··· DATA EXTRACT ···

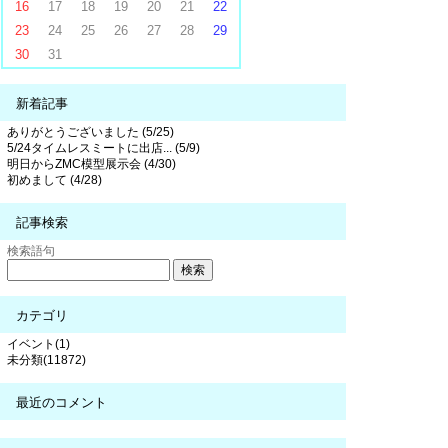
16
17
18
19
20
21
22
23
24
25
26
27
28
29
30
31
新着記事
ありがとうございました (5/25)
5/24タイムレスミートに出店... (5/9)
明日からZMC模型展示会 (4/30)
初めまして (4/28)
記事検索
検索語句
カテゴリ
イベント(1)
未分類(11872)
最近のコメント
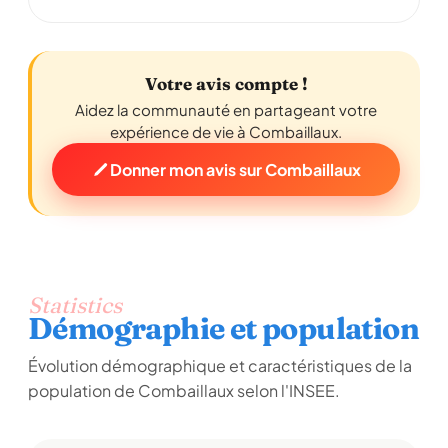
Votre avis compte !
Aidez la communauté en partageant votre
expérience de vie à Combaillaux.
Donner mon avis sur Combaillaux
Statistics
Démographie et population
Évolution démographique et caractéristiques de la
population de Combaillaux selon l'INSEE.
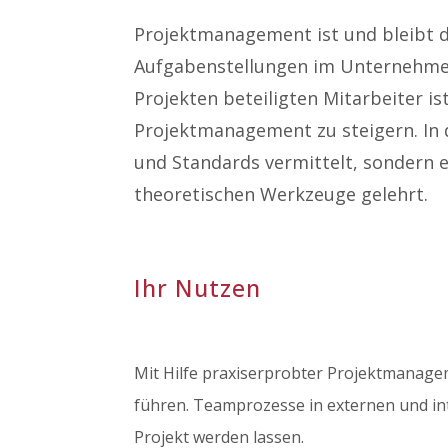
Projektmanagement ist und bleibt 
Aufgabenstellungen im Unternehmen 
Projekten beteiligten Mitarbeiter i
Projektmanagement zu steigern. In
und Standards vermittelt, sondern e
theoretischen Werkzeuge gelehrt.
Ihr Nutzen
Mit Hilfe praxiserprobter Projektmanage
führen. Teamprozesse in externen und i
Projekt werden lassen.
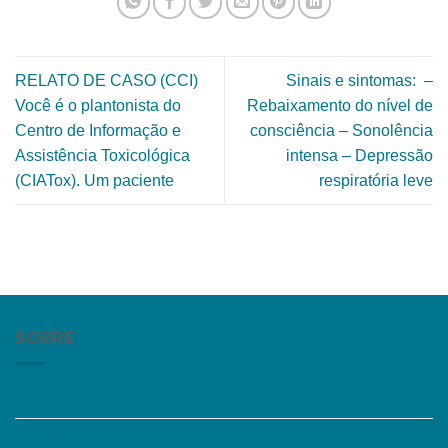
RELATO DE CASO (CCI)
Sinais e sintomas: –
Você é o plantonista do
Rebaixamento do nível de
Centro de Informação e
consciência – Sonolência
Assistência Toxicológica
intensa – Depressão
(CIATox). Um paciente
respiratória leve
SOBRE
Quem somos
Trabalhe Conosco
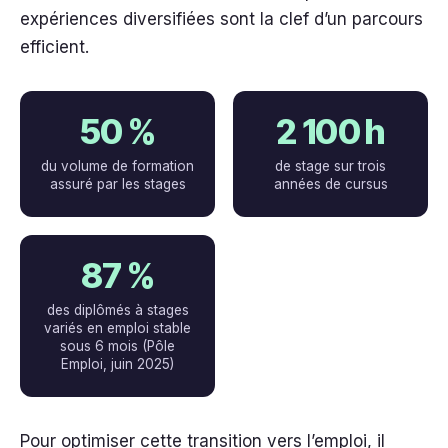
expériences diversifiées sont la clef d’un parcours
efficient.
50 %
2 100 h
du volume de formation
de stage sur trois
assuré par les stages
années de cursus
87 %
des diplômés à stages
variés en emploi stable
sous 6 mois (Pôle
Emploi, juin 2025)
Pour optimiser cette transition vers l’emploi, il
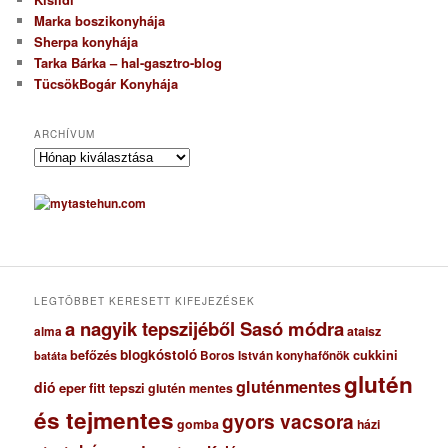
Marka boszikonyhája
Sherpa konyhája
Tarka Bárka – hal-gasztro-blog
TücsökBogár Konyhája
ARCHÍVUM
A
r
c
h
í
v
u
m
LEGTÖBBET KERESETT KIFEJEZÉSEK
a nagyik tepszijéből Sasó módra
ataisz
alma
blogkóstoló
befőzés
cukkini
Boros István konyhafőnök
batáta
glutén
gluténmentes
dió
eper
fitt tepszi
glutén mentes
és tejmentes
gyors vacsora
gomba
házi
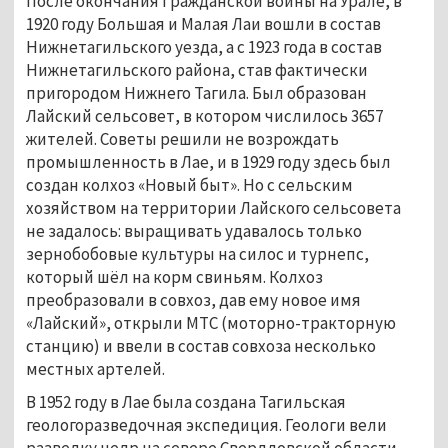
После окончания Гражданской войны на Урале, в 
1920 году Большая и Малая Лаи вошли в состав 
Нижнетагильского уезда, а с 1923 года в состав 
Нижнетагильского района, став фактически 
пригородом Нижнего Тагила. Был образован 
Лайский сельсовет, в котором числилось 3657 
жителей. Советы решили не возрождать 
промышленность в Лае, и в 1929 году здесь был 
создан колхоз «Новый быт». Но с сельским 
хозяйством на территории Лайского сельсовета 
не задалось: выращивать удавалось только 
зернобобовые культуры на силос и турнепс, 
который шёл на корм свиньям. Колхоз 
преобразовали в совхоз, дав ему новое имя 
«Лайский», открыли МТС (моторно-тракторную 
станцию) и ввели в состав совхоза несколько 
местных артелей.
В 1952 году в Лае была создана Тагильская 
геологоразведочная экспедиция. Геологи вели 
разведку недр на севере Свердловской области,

···

**WHAT THE EXERCISE ASKS:** What is asked for is an exact copy of the lines above from the one containing "RELATO DE CASO (CCI)" through the one containing "Trabalhe Conosco", and only those.

**EXERCISE ANSWER:**
RELATO DE CASO (CCI)
Sinais e sintomas: –
Você é o plantonista do
Rebaixamento do nível de
Centro de Informação e
consciência – Sonolência
Assistência Toxicológica
intensa – Depressão
(CIATox). Um paciente
respiratória leve
SOBRE
Quem somos
Trabalhe Conosco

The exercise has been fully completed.